Throughout the eighteenth century SPCK was by far the largest producer of Christian literature in Britain. The range of its output was considerable—from pamphlets aimed at specific groups such as farmers, prisoners, soldiers, seamen, servants and slave-owners, to more general works on subjects such as baptism, confirmation, Holy Communion, the Prayer Book and private devotion. Increasingly, more substantial books were also published, both on Christian subjects and, from the 1830s onwards, on general educational topics as well. At present, key authors for SPCK include Anglican New Testament Scholar N. T. Wright, former Archbishop of Canterbury Rowan Williams, Paula Gooder, and Alister McGrath. Recent exciting additions to SPCK's list include Guvna B, and Ben Cooley, founder of Hope for Justice.

SPCK's publishing team currently produces around 80 titles per year, for audiences from a wide range of Christian traditions and none. Books range from the academic to the popular, from devotional literature and works on spirituality to books addressing contemporary issues in the Church and society. SPCK also fundraises for and project manages a number of charitable programs, including books for prisoners via Diffusion,[4] and other forms of mission. Recent publishing innovations include the launch of a fiction imprint, Marylebone House, in 2014,[5] and a move to support the existence of InterVarsity Press UK (IVP) in 2015/16.[6]

Distribution (bookshops)

SPCK's early publications were distributed through a network of supporters who received books and tracts to sell or give away in their own localities. Large quantities of Christian literature were provided for the Navy, and the Society actively encouraged the formation of parish libraries, to help both clergy and laity. By the nineteenth century, members had formed themselves into local district committees, many of which established small book depots—which at one time numbered over four hundred—these being overseen by central committees such as the [Committee of General Literature and Education]. In 1899 the addresses of their 'depositories' were given in the 256th edition of their "The Dawn of Day" publication as London: Northumberland Avenue, W.C.; Charing Cross, W.C. and 43 Queen Victoria Street, E.C. Six years later in edition 331 they no longer used Charing Cross, but had added Brighton: 129, North Street.

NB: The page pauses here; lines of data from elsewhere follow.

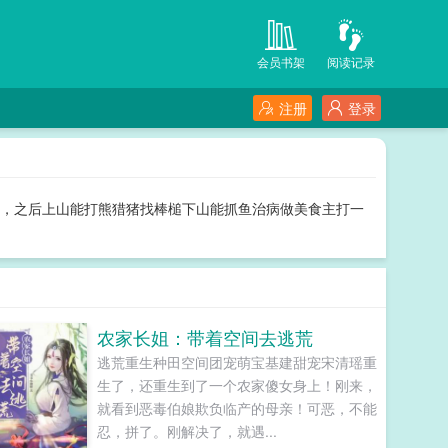
会员书架
阅读记录
注册
登录
始，之后上山能打熊猎猪找棒槌下山能抓鱼治病做美食主打一
农家长姐：带着空间去逃荒
逃荒重生种田空间团宠萌宝基建甜宠宋清瑶重
生了，还重生到了一个农家傻女身上！刚来，
就看到恶毒伯娘欺负临产的母亲！可恶，不能
忍，拼了。刚解决了，就遇...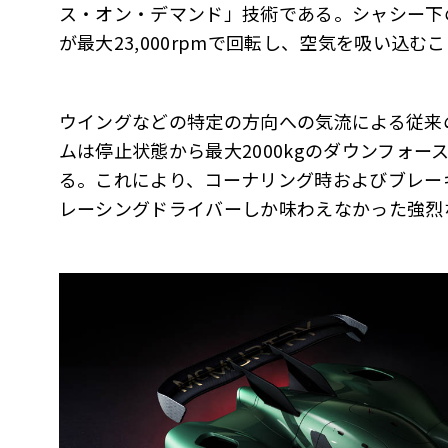
ス・オン・デマンド」技術である。シャシー下
が最大23,000rpmで回転し、空気を吸い込
ウイングなどの特定の方向への気流による従来
ムは停止状態から最大2000kgのダウンフォ
る。これにより、コーナリング時およびブレー
レーシングドライバーしか味わえなかった強烈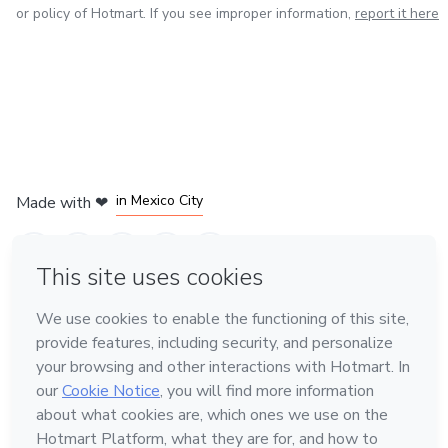
or policy of Hotmart. If you see improper information,
report it here
in Bogota
in Amsterdam
in Madrid
in Mexico City
Made with
❤
in Belo Horizonte
Learn about Hotmart
Language
English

In the 1930s a centrally co-ordinated network of SPCK Bookshops was established, offering a wide range of books from many different publishers. In its heyday, the SPCK bookshop chain consisted of 40 shops in the UK and 20 overseas, although the latter were gradually passed into local ownership during the 1960s and 1970s.

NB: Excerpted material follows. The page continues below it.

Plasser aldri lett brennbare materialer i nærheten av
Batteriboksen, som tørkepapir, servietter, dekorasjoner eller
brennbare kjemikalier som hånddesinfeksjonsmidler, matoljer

Holy Trinity Church, Marylebone, Westminster, London is a former Anglican church, built in 1828 by Sir John Soane. By the 1930s, it had fallen into disuse and in 1936 was used by the newly founded Penguin Books company to store books. A children's slide was used to deliver books from the street into the large crypt.

In 1937 Penguin moved out to Harmondsworth, and the Society for Promoting Christian Knowledge (SPCK) moved in. It was their headquarters until 2004, when they relocated to London Diocesan House in Causton Street, Pimlico, the bookshop having previously relocated to Tufton St in 2003.

On 1 November 2006, St. Stephen The Great Charitable Trust [SSG] took over the Bookshops but continued to trade under the SPCK name under licence from SPCK. That licence was withdrawn in October 2007. However, some shops continued trading as SPCK Bookshops without licence until the SSG operation was closed down in 2009. After October 2006 SPCK itself no longer owned or operated any bookshops.

Overseas mission (worldwide)

SPCK has worked overseas since its foundation. The initial focus was the British colonies in the Americas. Libraries were established for the use of clergy and their parishioners, and frequent shipments of books were sent across the Atlantic throughout the eighteenth century. By 1709 SPCK was spreading further afield: a printing press and trained printer were sent out to Tranquebar in East India to assist in the production of the first translation of the Bible into Tamil done by the German Lutheran missionaries Bartholomaeus Ziegenbalg and Heinrich Pluetschau from the Danish-Halle Mission. For its time this was a remarkably far-sighted example of ecumenical co-operation, and SPCK has continued to work closely with churches of many different denominations, whilst retaining a special relationship with churches within the Anglican Communion.

As the British Empire grew in the nineteenth century, so SPCK developed an important role in supporting the planting of new churches around the world. Funds were provided for church buildings, for schools, for theological training colleges, and to provide chaplains for the ships taking emigrants to their new homes.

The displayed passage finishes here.